Принятие демократического решения в каком-то смысле может рассматриваться как акт сознательного, открыто выраженного консенсуса. Но, опять-таки, это достаточно туманное понятие следует использовать с осторожностью и, возможно, ему лучше найти какой-то менее неопределенный синоним. Во-первых, как показывает Брайс, демократическая суть решения может быть побочным результатом разрешения других важных проблем. Во-вторых, поскольку речь идет действительно о компромиссе, это решение будет восприниматься каждой из задействованных сторон как своего рода уступка — и, конечно, не будет олицетворять собой согласия по вопросам принципов. В-третьих, даже если говорить об одобренных процедурах, то и здесь, как правило, сохраняются различия предпочтений. Всеобщее избирательное право при пропорциональном представительстве — суть шведского компромисса 1907 г. — практически в равной степени не удовлетворяло ни консерваторов (которые предпочли бы сохранить прежнюю плутократическую систему голосования), ни либералов и социалистов (которые выступали за правление большинства, не выхолощенное пропорциональным представительством). Что имеет значение на стадии принятия решения,[666] так это не ценности, которых лидеры абстрактно придерживаются, а шаги, которые они готовы предпринять. В-четвертых, соглашение, выработанное лидерами, отнюдь не является всеобщим. Оно должно быть перенесено на уровень профессиональных политиков и населения в целом. Решение последней задачи — суть последней фазы модели, фазы привыкания.
Г. Фаза привыкания
Неприятное решение, будучи принятым, со временем, как правило, начинает представляться все более и более приемлемым, раз уж приходится сообразовывать с ним свою жизнь. Повседневный опыт каждого из нас дает тому немало примеров. [...] Кроме того, демократия, по определению, есть конкурентный процесс, а в ходе демократической конкуренции преимущества получают те, кто может рационализировать свою приверженность новой системе, и еще большие — те, кто искренне верит в нее. Яркой иллюстрацией данного тезисам может служить метаморфоза, произошедшая со шведской консервативной партией за период с 1918 по 1936 г. За эти два десятилетия лидеры, которые скрепя сердце смирились с демократией или приняли ее из прагматических соображений, ушли в отставку или умерли, а их место заняли те, кто действительно верил в нее. Такая же разительная перемена наблюдалась и в Турции, где на смену руководству И. Иненю, который поддерживал демократию из чувства долга, и А. Мендереса, видевшего в ней великолепное средство реализации своих амбиций, пришло молодое поколение лидеров, понимавших демократию более широко и всем сердцем преданных ей. Короче говоря, в ходе самого функционирования демократии идет дарвинистский отбор убежденных демократов, причем по двум направлениям — во-первых, среди партий, участвующих во всеобщих выборах, и во-вторых, среди политиков, борющихся за лидерство в каждой из этих партий.

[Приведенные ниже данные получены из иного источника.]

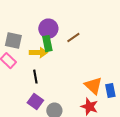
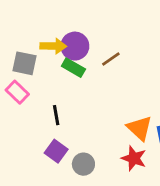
green rectangle: (47, 44) -> (73, 68), turned -49
yellow arrow: (38, 53) -> (53, 46), moved

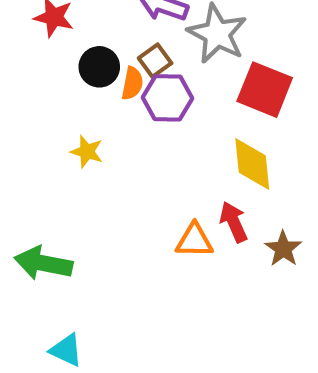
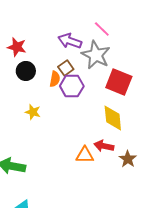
black circle: (99, 67) -> (26, 71), moved
red arrow: (234, 222) -> (104, 146), turned -54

Но политика состоит не только из конкурентной борьбы за правительственные посты. Помимо всего прочего, это — процесс, направленный на разрешение внутригрупповых конфликтов, будь то конфликты, обусловленные столкновением интересов или связанные с неуверенностью в завтрашнем дне. Новый политический режим есть новый рецепт осуществления совместного рывка в неизведанное. И поскольку одной из характерных черт демократии является практика многосторонних обсуждений, именно этой системе в наибольшей степени присуще развитие методом проб и ошибок, обучение на собственном[667] опыте. Первый великий компромисс, посредством которого устанавливается демократия, если он вообще оказывается жизнеспособным, сам по себе является свидетельством эффективности принципов примирения и взаимных уступок. Поэтому первый же успех способен побудить борющиеся политические силы и их лидеров передать на решение демократическими методами и другие важнейшие вопросы.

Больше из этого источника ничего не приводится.